BEGIN

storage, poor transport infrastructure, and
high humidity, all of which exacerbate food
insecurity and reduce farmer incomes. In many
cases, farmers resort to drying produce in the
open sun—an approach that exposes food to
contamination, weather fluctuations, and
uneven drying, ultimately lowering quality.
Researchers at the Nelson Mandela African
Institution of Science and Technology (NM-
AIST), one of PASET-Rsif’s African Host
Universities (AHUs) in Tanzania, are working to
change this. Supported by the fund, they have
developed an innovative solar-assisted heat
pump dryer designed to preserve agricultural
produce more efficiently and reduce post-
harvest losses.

END

- **What you need to do**: Print every record above exactly as written.

- **Solution to this exercise**:
storage, poor transport infrastructure, and
high humidity, all of which exacerbate food
insecurity and reduce farmer incomes. In many
cases, farmers resort to drying produce in the
open sun—an approach that exposes food to
contamination, weather fluctuations, and
uneven drying, ultimately lowering quality.
Researchers at the Nelson Mandela African
Institution of Science and Technology (NM-
AIST), one of PASET-Rsif’s African Host
Universities (AHUs) in Tanzania, are working to
change this. Supported by the fund, they have
developed an innovative solar-assisted heat
pump dryer designed to preserve agricultural
produce more efficiently and reduce post-
harvest losses.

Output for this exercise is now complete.